● **Exercise goal**: Scan the records for "Антена". Report each line that includes it.

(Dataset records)
§ §

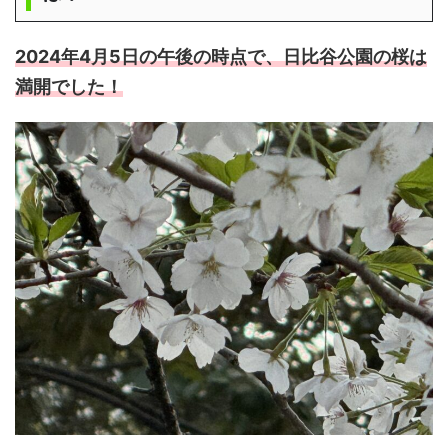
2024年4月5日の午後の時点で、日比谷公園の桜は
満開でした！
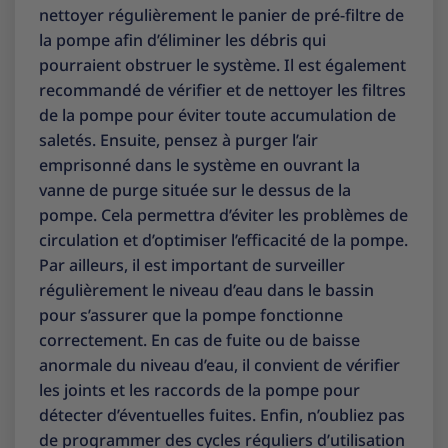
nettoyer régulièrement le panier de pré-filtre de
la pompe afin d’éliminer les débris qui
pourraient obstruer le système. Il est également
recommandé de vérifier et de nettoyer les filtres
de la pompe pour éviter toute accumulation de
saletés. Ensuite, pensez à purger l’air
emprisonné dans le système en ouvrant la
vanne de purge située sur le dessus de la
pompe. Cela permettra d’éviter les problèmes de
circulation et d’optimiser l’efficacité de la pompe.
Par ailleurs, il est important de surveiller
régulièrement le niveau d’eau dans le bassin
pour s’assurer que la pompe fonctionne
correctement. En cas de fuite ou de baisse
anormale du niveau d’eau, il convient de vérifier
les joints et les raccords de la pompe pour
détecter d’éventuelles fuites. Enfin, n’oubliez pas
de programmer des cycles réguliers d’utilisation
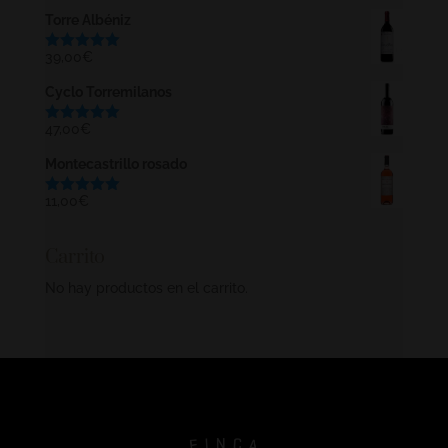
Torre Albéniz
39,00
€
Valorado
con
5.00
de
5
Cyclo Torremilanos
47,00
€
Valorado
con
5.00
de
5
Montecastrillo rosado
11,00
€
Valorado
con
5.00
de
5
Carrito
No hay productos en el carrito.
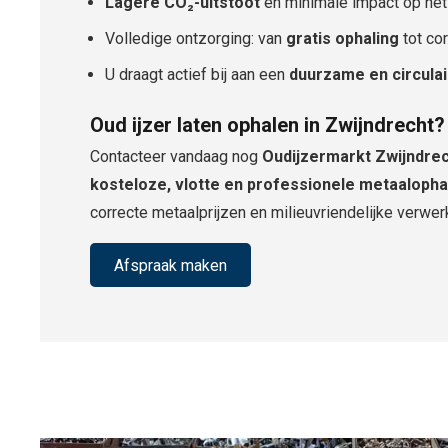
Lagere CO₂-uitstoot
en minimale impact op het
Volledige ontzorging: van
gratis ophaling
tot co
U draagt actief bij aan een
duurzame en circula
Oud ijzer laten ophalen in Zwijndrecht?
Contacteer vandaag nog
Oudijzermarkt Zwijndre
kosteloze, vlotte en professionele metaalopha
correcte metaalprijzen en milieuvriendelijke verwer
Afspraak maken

§ §

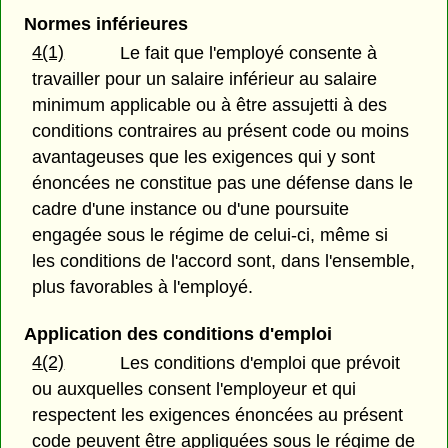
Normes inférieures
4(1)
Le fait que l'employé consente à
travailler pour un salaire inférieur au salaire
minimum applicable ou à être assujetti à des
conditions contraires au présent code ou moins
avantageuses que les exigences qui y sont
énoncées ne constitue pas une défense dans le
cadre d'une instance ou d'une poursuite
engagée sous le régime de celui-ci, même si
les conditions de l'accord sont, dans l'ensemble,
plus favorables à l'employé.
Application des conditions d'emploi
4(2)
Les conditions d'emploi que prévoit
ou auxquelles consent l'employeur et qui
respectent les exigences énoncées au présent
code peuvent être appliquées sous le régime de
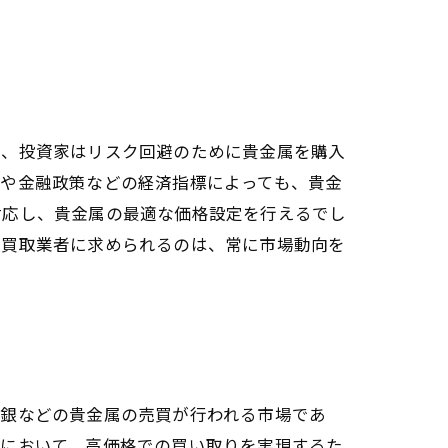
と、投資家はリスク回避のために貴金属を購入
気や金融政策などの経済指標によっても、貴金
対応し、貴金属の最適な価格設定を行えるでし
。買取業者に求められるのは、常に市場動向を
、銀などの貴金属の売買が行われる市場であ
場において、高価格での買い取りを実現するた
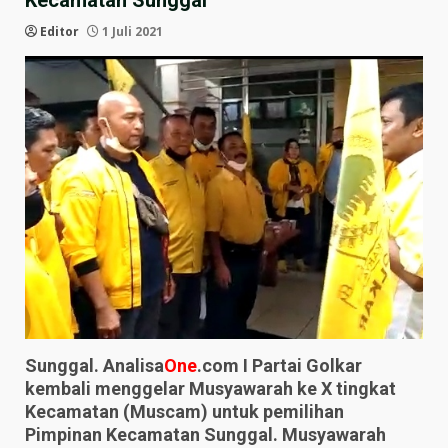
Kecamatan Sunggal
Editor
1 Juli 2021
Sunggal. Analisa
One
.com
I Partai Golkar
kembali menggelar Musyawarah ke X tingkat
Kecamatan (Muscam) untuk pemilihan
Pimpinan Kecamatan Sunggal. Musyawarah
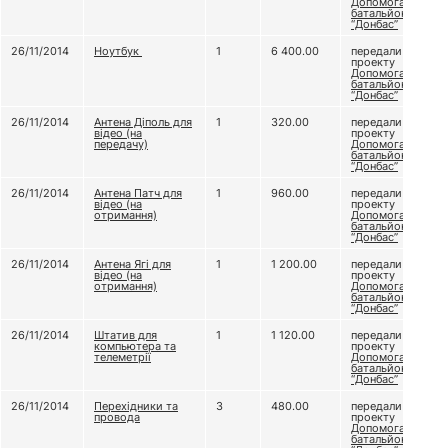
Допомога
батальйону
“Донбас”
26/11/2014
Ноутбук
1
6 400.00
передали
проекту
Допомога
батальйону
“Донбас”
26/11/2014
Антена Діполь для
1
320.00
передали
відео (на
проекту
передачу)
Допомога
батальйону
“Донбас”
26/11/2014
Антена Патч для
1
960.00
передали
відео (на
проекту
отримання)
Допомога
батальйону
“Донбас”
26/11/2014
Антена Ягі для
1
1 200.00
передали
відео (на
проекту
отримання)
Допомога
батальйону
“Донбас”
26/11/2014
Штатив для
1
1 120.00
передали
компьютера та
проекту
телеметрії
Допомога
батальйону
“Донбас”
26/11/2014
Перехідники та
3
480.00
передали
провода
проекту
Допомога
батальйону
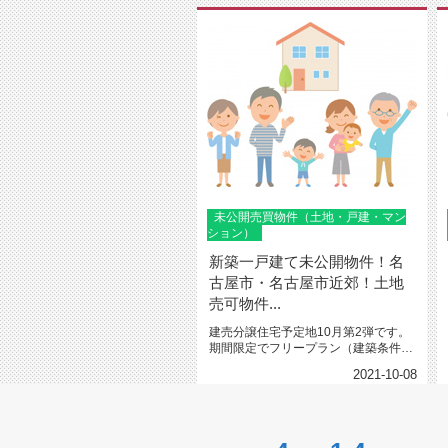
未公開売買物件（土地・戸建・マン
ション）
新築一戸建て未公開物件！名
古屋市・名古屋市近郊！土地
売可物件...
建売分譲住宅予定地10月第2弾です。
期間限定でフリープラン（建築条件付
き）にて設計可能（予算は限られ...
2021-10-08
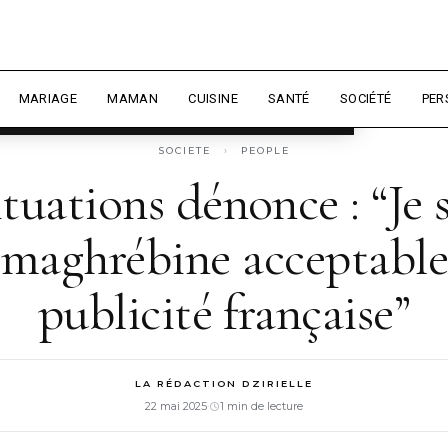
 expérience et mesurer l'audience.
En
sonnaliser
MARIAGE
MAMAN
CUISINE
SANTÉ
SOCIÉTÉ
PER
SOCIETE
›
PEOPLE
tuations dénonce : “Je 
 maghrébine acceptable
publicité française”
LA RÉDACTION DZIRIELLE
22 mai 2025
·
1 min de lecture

§ §

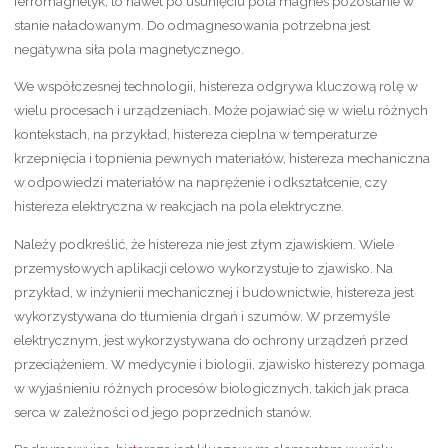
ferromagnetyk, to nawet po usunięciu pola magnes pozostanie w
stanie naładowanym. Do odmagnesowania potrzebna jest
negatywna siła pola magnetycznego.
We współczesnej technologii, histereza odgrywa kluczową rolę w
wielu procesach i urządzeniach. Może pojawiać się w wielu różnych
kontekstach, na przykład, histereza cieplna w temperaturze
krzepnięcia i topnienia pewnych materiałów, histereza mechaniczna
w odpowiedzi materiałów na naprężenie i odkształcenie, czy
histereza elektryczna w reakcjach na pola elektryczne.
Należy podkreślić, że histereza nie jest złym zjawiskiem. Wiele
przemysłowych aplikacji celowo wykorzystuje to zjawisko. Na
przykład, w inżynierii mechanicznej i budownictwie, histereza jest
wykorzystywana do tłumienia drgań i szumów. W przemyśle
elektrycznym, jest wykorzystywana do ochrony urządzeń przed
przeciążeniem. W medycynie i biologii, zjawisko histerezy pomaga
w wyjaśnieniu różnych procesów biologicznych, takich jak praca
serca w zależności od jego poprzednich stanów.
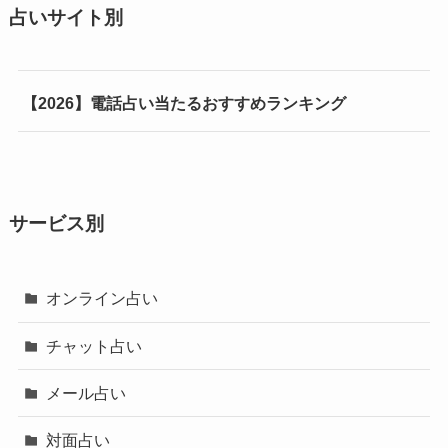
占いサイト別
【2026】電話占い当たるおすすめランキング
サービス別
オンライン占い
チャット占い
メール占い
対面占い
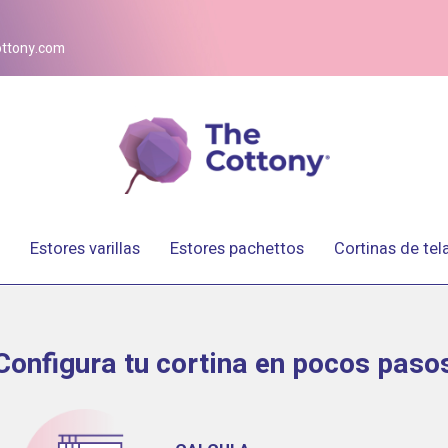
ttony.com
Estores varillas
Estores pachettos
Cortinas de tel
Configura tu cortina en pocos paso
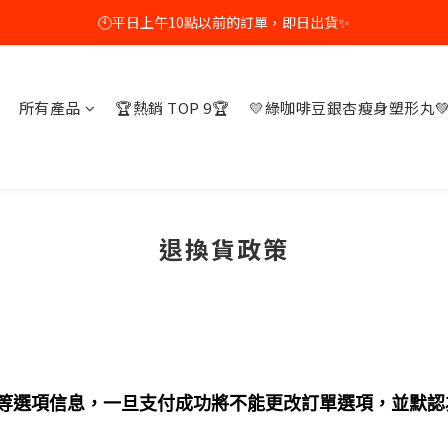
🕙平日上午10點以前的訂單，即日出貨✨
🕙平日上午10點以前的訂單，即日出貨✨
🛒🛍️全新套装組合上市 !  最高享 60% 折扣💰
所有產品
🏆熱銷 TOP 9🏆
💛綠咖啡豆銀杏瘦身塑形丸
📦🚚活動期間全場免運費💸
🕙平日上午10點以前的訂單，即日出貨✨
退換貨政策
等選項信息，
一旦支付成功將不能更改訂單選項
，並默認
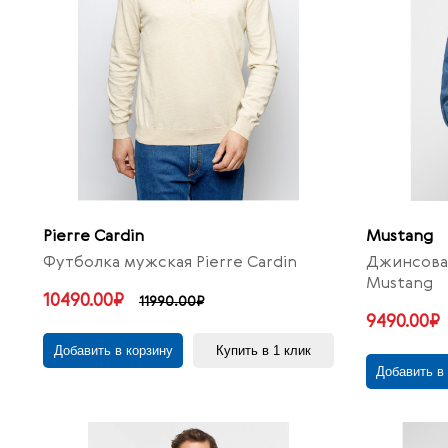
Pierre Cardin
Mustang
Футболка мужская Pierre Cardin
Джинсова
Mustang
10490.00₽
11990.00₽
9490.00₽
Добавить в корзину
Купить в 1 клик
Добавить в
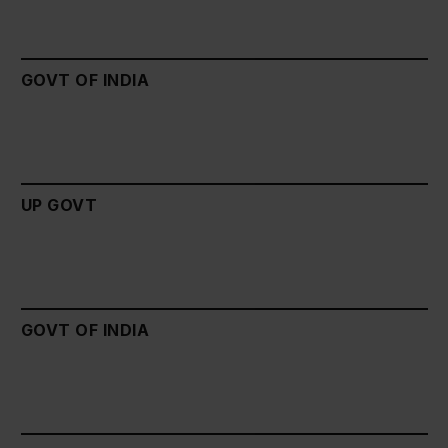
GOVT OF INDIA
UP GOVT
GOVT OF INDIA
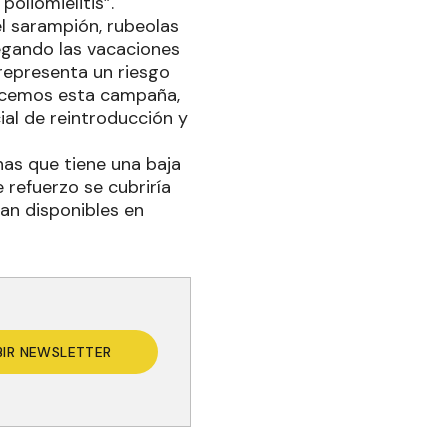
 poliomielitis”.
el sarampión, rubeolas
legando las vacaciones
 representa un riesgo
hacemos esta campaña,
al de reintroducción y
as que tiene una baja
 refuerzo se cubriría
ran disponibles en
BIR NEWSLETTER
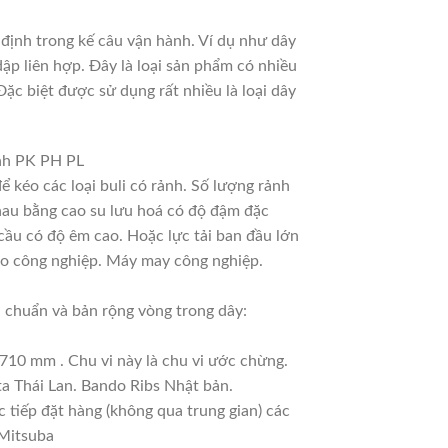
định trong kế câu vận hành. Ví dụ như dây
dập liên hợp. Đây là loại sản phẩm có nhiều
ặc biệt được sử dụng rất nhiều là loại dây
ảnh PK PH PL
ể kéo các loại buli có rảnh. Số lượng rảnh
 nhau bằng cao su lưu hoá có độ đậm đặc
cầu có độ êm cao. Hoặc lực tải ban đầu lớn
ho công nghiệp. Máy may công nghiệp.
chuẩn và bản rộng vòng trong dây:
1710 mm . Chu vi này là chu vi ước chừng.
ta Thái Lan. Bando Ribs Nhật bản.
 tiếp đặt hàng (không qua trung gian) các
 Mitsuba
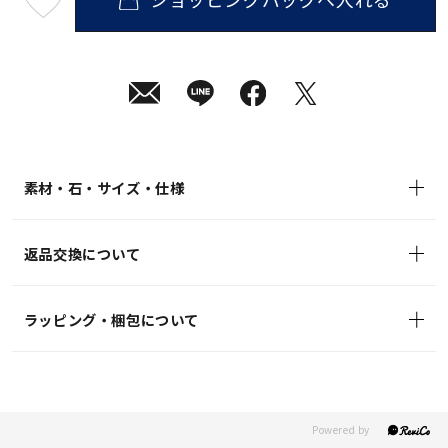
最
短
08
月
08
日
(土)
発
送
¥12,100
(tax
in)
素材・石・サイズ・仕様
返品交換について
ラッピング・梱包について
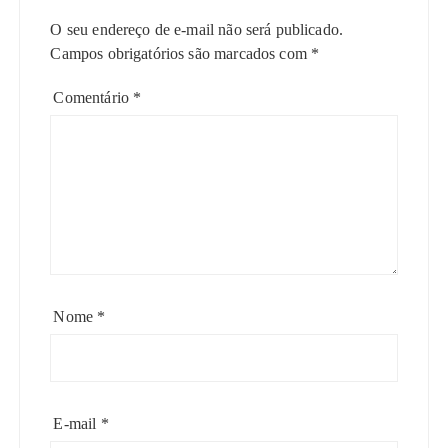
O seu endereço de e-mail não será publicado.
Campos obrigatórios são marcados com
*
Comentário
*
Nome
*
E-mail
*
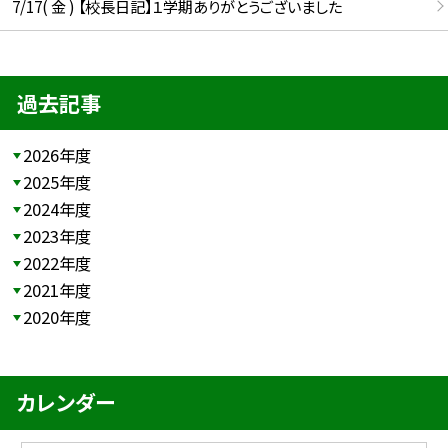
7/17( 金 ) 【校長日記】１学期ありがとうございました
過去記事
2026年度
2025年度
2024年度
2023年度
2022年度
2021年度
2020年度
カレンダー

§ §

● **Your solution**:
Антена Діполь для
Антена Патч для
Антена Ягі для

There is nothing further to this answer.